Lahti Anna-Maria, Mikkola Tuija, Tirkkonen Anna, Eriksson Johan G, von Bonsdorff Mikaela
Gerontology Research Center, Faculty of Sport and Health Sciences, University of Jyväskylä, Jyväskylä, PO box 35, 40014, Finland.
Folkhälsan Research Center, Topeliuksenkatu 20, Helsinki, 00250, Finland.
Aging Clin Exp Res. 2025 May 28;37(1):173. doi: 10.1007/s40520-025-03077-6.
Although links between social factors, psychological characteristics and functioning have been established, interactions between social vulnerability and psychological characteristics impacting later-life functioning remain unclear. We investigated whether social vulnerability is associated with physical and emotional functioning and with the change in functioning over 5 years.

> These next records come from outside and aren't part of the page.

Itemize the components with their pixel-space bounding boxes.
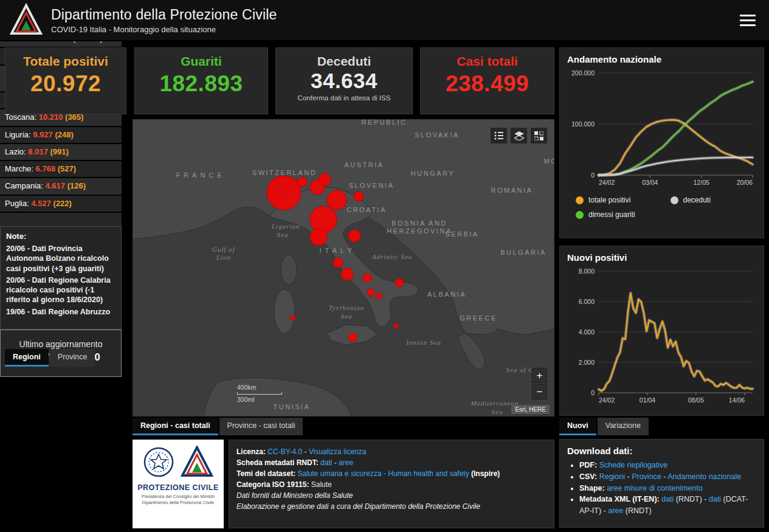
license-line: Elaborazione e gestione dati a cura del …: [236, 501, 547, 512]
text-segment: -: [302, 447, 309, 456]
region-name: Puglia:: [5, 199, 29, 208]
map-bubble[interactable]: [354, 192, 364, 201]
header-titles: Dipartimento della Protezione Civile COV…: [51, 7, 277, 34]
map-bubble[interactable]: [267, 176, 301, 210]
andamento-legend: totale positividecedutidimessi guariti: [567, 196, 756, 225]
tab-nuovi[interactable]: Nuovi: [559, 418, 596, 435]
region-row: Puglia: 4.527 (222): [0, 196, 122, 213]
footer-logo-title: PROTEZIONE CIVILE: [133, 483, 224, 492]
zoom-out-button[interactable]: −: [532, 384, 547, 399]
protezione-civile-logo-icon: [181, 446, 213, 481]
layers-icon[interactable]: [511, 128, 527, 143]
download-item: PDF: Schede riepilogative: [579, 460, 756, 471]
link[interactable]: aree: [608, 506, 623, 515]
text-segment: -: [661, 472, 667, 481]
map-bubble[interactable]: [310, 206, 337, 233]
region-positive: (126): [67, 181, 86, 190]
map-bubble[interactable]: [333, 258, 343, 268]
text-segment: Metadata XML (IT-EN):: [579, 495, 661, 503]
license-line: Licenza: CC-BY-4.0 - Visualizza licenza: [236, 446, 547, 457]
tab-regioni-casi-totali[interactable]: Regioni - casi totali: [133, 418, 218, 435]
footer-logo-subtitle: Presidenza del Consiglio dei Ministri Di…: [133, 494, 224, 506]
map-tabs: Regioni - casi totali Province - casi to…: [133, 418, 303, 435]
region-row: Campania: 4.617 (126): [0, 178, 122, 195]
region-name: Campania:: [5, 181, 43, 190]
map-bubble[interactable]: [395, 278, 404, 287]
legend-dot-icon: [576, 211, 584, 219]
text-segment: -: [625, 472, 632, 481]
link[interactable]: Regioni: [599, 472, 625, 481]
basemap-icon[interactable]: [531, 128, 547, 143]
legend-icon[interactable]: [491, 128, 507, 143]
stat-card-deceduti: Deceduti 34.634 Conferma dati in attesa …: [275, 47, 413, 114]
legend-label: deceduti: [683, 196, 711, 204]
map-bubble[interactable]: [310, 229, 327, 246]
map-bubble[interactable]: [297, 177, 307, 187]
stat-label: Deceduti: [276, 54, 412, 69]
zoom-in-button[interactable]: +: [532, 368, 547, 383]
tab-regioni[interactable]: Regioni: [5, 349, 49, 367]
legend-item: totale positivi: [567, 196, 662, 204]
license-line: Temi del dataset: Salute umana e sicurez…: [236, 468, 547, 479]
svg-text:08/05: 08/05: [688, 396, 704, 404]
region-name: Liguria:: [5, 130, 31, 139]
stat-label: Casi totali: [421, 54, 554, 69]
svg-text:12/05: 12/05: [694, 179, 709, 186]
svg-text:0: 0: [591, 389, 595, 396]
map-bubble[interactable]: [291, 316, 295, 320]
svg-text:0: 0: [591, 171, 595, 179]
map-bubble[interactable]: [393, 323, 398, 328]
legend-item: dimessi guariti: [567, 210, 662, 219]
map-bubble[interactable]: [348, 333, 357, 342]
map-bubble[interactable]: [367, 289, 374, 296]
region-positive: (527): [58, 164, 76, 173]
link[interactable]: Salute umana e sicurezza - Human health …: [297, 469, 469, 478]
text-segment: Dati forniti dal Ministero della Salute: [236, 491, 353, 500]
link[interactable]: Schede riepilogative: [599, 461, 668, 469]
svg-text:01/04: 01/04: [640, 396, 655, 404]
link[interactable]: dati: [661, 495, 674, 503]
map[interactable]: REPUBLICSLOVAKIAAUSTRIAMOSWITZERLANDHUNG…: [133, 119, 554, 416]
link[interactable]: aree: [339, 458, 353, 467]
stat-card-guariti: Guariti 182.893: [134, 47, 268, 114]
svg-text:2.000: 2.000: [579, 359, 595, 366]
svg-text:100.000: 100.000: [571, 120, 595, 128]
link[interactable]: aree misure di contenimento: [607, 484, 703, 492]
menu-icon[interactable]: [740, 15, 756, 27]
tab-variazione[interactable]: Variazione: [598, 418, 649, 435]
map-bubble[interactable]: [319, 173, 331, 185]
map-bubble[interactable]: [341, 268, 353, 280]
link[interactable]: Andamento nazionale: [667, 472, 741, 481]
map-bubble[interactable]: [327, 190, 347, 210]
map-attribution: Esri, HERE: [511, 405, 550, 414]
footer-logo-sub1: Presidenza del Consiglio dei Ministri: [133, 494, 224, 500]
notes-title: Note:: [6, 232, 116, 241]
stat-label: Guariti: [135, 54, 267, 69]
map-bubble[interactable]: [363, 274, 371, 282]
region-total: 8.017: [28, 147, 48, 156]
stat-note: Conferma dati in attesa di ISS: [276, 94, 412, 102]
andamento-title: Andamento nazionale: [567, 54, 756, 64]
link[interactable]: Visualizza licenza: [309, 447, 367, 456]
footer-logo-sub2: Dipartimento della Protezione Civile: [133, 500, 224, 506]
stat-card-casi-totali: Casi totali 238.499: [420, 47, 554, 114]
app-header: Dipartimento della Protezione Civile COV…: [0, 0, 769, 41]
regions-tabs: Regioni Province: [5, 349, 95, 367]
link[interactable]: Province: [632, 472, 661, 481]
map-bubble[interactable]: [376, 293, 382, 299]
link[interactable]: dati: [320, 458, 332, 467]
map-bubble[interactable]: [348, 230, 360, 242]
text-segment: (RNDT): [623, 506, 652, 515]
text-segment: Scheda metadati RNDT:: [236, 458, 320, 467]
nuovi-tabs: Nuovi Variazione: [559, 418, 649, 435]
license-line: Dati forniti dal Ministero della Salute: [236, 490, 547, 501]
license-line: Categoria ISO 19115: Salute: [236, 479, 547, 490]
link[interactable]: dati: [709, 495, 721, 503]
link[interactable]: CC-BY-4.0: [267, 447, 302, 456]
stat-label: Totale positivi: [5, 54, 126, 69]
svg-text:20/06: 20/06: [737, 179, 753, 186]
legend-label: dimessi guariti: [588, 210, 635, 219]
license-line: Scheda metadati RNDT: dati - aree: [236, 457, 547, 468]
tab-province[interactable]: Province: [50, 349, 95, 367]
tab-province-casi-totali[interactable]: Province - casi totali: [219, 418, 303, 435]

Further, we studied whether optimism and self-efficacy moderate these associations.
Physical and emotional functioning were measured in 2015 and 2020 using the SF-36 Health Survey in participants from the Helsinki Birth Cohort Study data (n = 1153, mean age 74y). Social vulnerability comprised several self-reported and register-based social indicators. We used linear mixed models to analyse the associations between social vulnerability and physical and emotional functioning, the change in functioning, and the moderating effects of optimism and self-efficacy.

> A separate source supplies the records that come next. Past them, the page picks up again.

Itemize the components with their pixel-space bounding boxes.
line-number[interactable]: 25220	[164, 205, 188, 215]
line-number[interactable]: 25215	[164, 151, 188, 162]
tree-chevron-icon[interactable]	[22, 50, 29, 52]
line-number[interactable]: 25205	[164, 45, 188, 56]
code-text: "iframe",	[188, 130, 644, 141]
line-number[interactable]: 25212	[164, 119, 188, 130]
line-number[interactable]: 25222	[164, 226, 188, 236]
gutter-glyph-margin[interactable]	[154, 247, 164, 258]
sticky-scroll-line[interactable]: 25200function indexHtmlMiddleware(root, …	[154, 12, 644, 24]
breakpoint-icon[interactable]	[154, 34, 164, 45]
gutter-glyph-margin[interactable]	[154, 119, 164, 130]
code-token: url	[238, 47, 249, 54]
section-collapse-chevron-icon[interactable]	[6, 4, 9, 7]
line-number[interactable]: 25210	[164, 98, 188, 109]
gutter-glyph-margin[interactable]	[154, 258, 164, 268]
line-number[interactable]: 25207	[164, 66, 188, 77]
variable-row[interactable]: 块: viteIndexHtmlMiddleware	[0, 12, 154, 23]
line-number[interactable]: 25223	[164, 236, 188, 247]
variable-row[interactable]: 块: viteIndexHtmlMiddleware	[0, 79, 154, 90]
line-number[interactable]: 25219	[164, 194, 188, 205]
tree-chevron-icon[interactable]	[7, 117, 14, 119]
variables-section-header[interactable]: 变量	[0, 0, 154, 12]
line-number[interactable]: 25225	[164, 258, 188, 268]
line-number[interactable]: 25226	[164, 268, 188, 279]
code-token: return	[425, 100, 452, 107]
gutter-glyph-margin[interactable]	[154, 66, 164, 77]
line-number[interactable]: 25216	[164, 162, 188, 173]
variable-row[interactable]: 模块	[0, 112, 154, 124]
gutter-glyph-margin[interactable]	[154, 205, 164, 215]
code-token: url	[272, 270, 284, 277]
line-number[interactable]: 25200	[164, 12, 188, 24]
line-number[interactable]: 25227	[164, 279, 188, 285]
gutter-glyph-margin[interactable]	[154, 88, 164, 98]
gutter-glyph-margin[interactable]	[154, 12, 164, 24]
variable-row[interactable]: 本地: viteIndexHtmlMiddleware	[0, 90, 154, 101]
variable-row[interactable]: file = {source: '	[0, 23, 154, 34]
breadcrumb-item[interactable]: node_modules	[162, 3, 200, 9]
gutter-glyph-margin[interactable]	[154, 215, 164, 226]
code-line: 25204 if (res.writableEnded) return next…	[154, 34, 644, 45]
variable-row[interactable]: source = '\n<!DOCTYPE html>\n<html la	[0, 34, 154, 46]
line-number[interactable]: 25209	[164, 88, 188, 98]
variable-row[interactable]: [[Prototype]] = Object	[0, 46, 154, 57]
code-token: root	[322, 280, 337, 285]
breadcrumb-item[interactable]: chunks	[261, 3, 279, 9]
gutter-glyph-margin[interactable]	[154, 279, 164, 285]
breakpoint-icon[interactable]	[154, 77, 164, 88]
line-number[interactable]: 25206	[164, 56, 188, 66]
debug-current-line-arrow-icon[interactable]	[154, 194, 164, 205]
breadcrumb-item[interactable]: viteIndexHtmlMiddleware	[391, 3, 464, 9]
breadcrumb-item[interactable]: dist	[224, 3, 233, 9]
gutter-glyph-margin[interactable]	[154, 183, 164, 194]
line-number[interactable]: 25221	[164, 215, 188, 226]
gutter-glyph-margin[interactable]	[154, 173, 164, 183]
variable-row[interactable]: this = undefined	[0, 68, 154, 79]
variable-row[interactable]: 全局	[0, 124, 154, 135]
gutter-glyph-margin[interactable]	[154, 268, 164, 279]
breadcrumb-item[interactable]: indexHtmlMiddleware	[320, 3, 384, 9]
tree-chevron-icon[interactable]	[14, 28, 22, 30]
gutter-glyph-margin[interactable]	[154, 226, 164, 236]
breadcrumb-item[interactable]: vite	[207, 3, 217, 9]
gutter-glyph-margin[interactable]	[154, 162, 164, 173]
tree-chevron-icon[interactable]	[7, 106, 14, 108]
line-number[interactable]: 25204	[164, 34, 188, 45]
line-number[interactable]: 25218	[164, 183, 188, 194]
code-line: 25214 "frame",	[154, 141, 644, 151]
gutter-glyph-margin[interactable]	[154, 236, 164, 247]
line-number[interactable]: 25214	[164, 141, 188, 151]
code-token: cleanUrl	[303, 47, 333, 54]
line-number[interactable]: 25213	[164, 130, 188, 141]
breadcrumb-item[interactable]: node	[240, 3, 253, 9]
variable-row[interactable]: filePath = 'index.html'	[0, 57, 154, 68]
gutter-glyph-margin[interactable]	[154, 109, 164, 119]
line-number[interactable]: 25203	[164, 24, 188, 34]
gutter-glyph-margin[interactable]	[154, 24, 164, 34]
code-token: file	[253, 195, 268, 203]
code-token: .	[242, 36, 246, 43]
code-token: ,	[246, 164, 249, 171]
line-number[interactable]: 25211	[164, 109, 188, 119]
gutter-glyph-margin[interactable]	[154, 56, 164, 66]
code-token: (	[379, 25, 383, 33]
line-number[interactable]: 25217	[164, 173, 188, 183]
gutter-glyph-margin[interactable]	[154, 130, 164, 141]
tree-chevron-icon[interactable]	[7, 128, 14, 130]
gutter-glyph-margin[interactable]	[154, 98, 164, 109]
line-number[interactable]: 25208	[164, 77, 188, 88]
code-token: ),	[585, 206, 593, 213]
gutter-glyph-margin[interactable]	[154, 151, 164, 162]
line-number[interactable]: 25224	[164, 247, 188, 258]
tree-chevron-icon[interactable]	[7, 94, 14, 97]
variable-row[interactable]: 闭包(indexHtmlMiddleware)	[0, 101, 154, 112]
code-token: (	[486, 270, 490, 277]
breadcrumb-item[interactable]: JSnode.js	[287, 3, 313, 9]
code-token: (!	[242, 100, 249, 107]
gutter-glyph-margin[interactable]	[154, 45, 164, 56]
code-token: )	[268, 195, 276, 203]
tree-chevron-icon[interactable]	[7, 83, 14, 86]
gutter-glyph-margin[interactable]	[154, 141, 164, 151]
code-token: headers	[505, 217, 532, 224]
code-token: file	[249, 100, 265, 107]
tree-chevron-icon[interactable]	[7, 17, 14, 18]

Social vulnerability was inversely associated with the level of physical (β =-2.71, p < 0.001) and emotional functioning (β =-2.55, p < 0.001), as well as with the changes in physical functioning over the 5-year follow-up (β =-1.09, p = 0.003), but not with the decline in emotional functioning. Optimism and self-efficacy served as moderators by buffering the negative association of social vulnerability on emotional functioning, but not physical functioning. Optimism or self-efficacy did not moderate the change in physical or emotional functioning.

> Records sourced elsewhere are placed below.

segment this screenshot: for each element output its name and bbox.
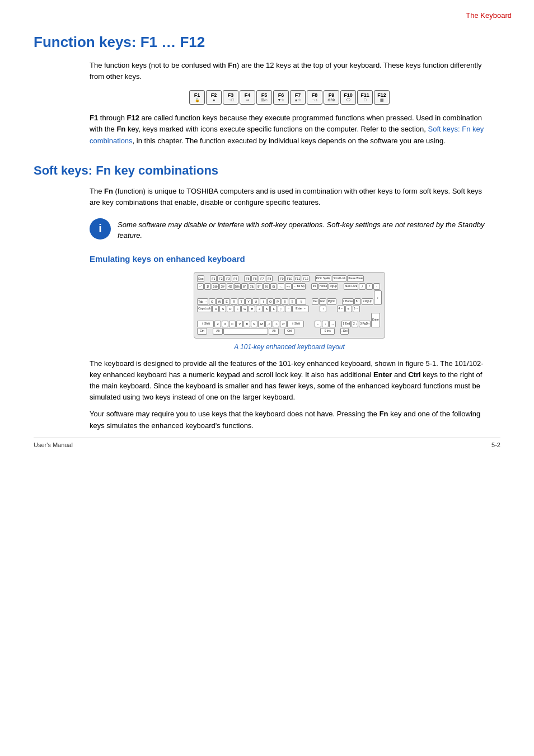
key-enter: Enter ← — [292, 306, 309, 312]
key-t: T — [238, 298, 245, 305]
key-num2: 2 ↓ — [352, 321, 358, 327]
key-6: 6^ — [241, 283, 248, 290]
note-box: i Some software may disable or interfere… — [90, 217, 489, 241]
key-num-slash: / — [359, 283, 366, 290]
key-4: 4$ — [227, 283, 233, 290]
key-prtsc: PrtSc SysRq — [315, 275, 332, 282]
key-z: Z — [214, 321, 221, 327]
key-b: B — [243, 321, 250, 327]
key-l: L — [270, 306, 277, 312]
keyboard-diagram: Esc F1 F2 F3 F4 F5 F6 F7 F8 F9 F10 F11 F… — [194, 272, 385, 339]
key-num-star: * — [366, 283, 373, 290]
page-chapter-title: The Keyboard — [466, 11, 512, 20]
key-pgup-top: PgUp — [329, 283, 338, 290]
key-num-minus: - — [373, 283, 380, 290]
key-f3: F3 — [224, 275, 231, 282]
note-text: Some software may disable or interfere w… — [118, 217, 489, 241]
key-space — [223, 328, 268, 335]
key-s: S — [219, 306, 226, 312]
section1-para1: The function keys (not to be confused wi… — [90, 60, 489, 82]
key-num5: 5 — [345, 306, 352, 312]
key-x: X — [222, 321, 228, 327]
keyboard-diagram-container: Esc F1 F2 F3 F4 F5 F6 F7 F8 F9 F10 F11 F… — [90, 272, 489, 339]
key-num-enter: Enter — [371, 313, 380, 327]
key-9: 9( — [263, 283, 270, 290]
info-icon: i — [90, 218, 111, 240]
key-f6: F6 — [251, 275, 258, 282]
subsection-para1: The keyboard is designed to provide all … — [90, 358, 489, 403]
key-num7: 7 Home — [342, 298, 354, 305]
key-up-arrow: ↑ — [320, 306, 326, 312]
key-n: N — [251, 321, 257, 327]
key-capslock: CapsLock — [197, 306, 212, 312]
fkeys-diagram: F1🔒 F2● F3→□ F4⇒ F5⊞/○ F6▼☆ F7▲☆ F8→♪ F9… — [90, 90, 489, 105]
key-esc: Esc — [197, 275, 204, 282]
key-period: .> — [273, 321, 279, 327]
fkey-f2: F2● — [206, 90, 222, 105]
key-num0: 0 Ins — [320, 328, 335, 335]
key-u: U — [252, 298, 259, 305]
fkey-f10: F10🖵 — [340, 90, 356, 105]
key-num-del: . Del — [340, 328, 348, 335]
key-end: End — [319, 298, 326, 305]
key-f7: F7 — [259, 275, 265, 282]
key-d: D — [227, 306, 233, 312]
key-right-arrow: → — [329, 321, 336, 327]
key-0: 0) — [270, 283, 277, 290]
key-home: Home — [318, 283, 328, 290]
fkey-f3: F3→□ — [223, 90, 238, 105]
fkey-f4: F4⇒ — [240, 90, 255, 105]
fkey-f11: F11□ — [357, 90, 373, 105]
key-p: P — [274, 298, 281, 305]
key-f12: F12 — [302, 275, 309, 282]
key-num-plus: + — [374, 290, 382, 305]
key-rbracket: ]} — [289, 298, 296, 305]
key-j: J — [256, 306, 263, 312]
subsection-title: Emulating keys on enhanced keyboard — [90, 252, 489, 265]
key-tab: Tab → — [197, 298, 208, 305]
key-y: Y — [245, 298, 252, 305]
section2-para1: The Fn (function) is unique to TOSHIBA c… — [90, 186, 489, 208]
key-numlock: Num Lock — [344, 283, 359, 290]
key-e: E — [223, 298, 230, 305]
key-down-arrow: ↓ — [322, 321, 329, 327]
section1-title: Function keys: F1 … F12 — [34, 34, 500, 51]
key-f5: F5 — [244, 275, 251, 282]
key-num8: 8 ↑ — [354, 298, 361, 305]
key-lbracket: [{ — [282, 298, 288, 305]
key-f9: F9 — [278, 275, 285, 282]
footer: User's Manual 5-2 — [34, 438, 500, 448]
key-7: 7& — [249, 283, 255, 290]
key-quote: '" — [285, 306, 292, 312]
key-f8: F8 — [266, 275, 273, 282]
key-minus: -_ — [278, 283, 284, 290]
key-k: K — [263, 306, 270, 312]
key-ralt: Alt — [269, 328, 279, 335]
key-lctrl: Ctrl — [197, 328, 207, 335]
key-scroll: Scroll Lock — [332, 275, 346, 282]
key-f1: F1 — [210, 275, 217, 282]
key-backspace: ← Bk Sp — [292, 283, 306, 290]
key-num4: 4 ← — [337, 306, 344, 312]
fkey-f8: F8→♪ — [307, 90, 322, 105]
key-num9: 9 PgUp — [362, 298, 373, 305]
key-pgdn: PgDn — [327, 298, 336, 305]
key-num3: 3 PgDn — [359, 321, 371, 327]
section2-title: Soft keys: Fn key combinations — [34, 163, 500, 178]
key-rshift: ⇧ Shift — [287, 321, 304, 327]
key-5: 5% — [234, 283, 241, 290]
key-tilde: ~` — [197, 283, 204, 290]
key-i: I — [260, 298, 266, 305]
footer-right: 5-2 — [491, 442, 500, 448]
key-1: 1! — [204, 283, 211, 290]
key-lshift: ⇧ Shift — [197, 321, 214, 327]
key-3: 3# — [219, 283, 226, 290]
key-8: 8* — [256, 283, 263, 290]
key-2: 2@ — [212, 283, 219, 290]
fkey-f12: F12▦ — [374, 90, 390, 105]
fkey-f6: F6▼☆ — [273, 90, 289, 105]
fkey-f5: F5⊞/○ — [256, 90, 272, 105]
key-left-arrow: ← — [315, 321, 321, 327]
key-f10: F10 — [285, 275, 293, 282]
key-pause: Pause Break — [347, 275, 364, 282]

By impacting social vulnerability we may be able to promote functioning in older age. Social and psychological characteristics need to be acknowledged when planning effective health interventions and services for older adults.
尽管社会因素、心理特征与功能之间的联系已经确立,但社会脆弱性与影响晚年功能的心理特征之间的相互作用仍不明确。我们调查了社会脆弱性是否与身体和情感功能以及5年内功能的变化有关。此外,我们研究了乐观主义和自我效能感是否会调节这些关联。
使用SF-36健康调查对赫尔辛基出生队列研究数据中的参与者(n = 1153,平均年龄74岁)在2015年和2020年的身体和情感功能进行测量。社会脆弱性包括几个自我报告和基于登记的社会指标。我们使用线性混合模型来分析社会脆弱性与身体和情感功能、功能变化以及乐观主义和自我效能感的调节作用之间的关联。
社会脆弱性与身体功能水平(β = -2.71,p < 0.001)和情感功能水平(β = -2.55,p < 0.001)呈负相关,并且与5年随访期间身体功能的变化(β = -1.09,p = 0.003)呈负相关,但与情感功能的下降无关。乐观主义和自我效能感通过缓冲社会脆弱性对情感功能的负面关联起到调节作用,但对身体功能不起作用。乐观主义或自我效能感并未调节身体或情感功能的变化。
通过影响社会脆弱性,我们或许能够促进老年人的功能。在为老年人规划有效的健康干预措施和服务时,需要考虑社会和心理特征。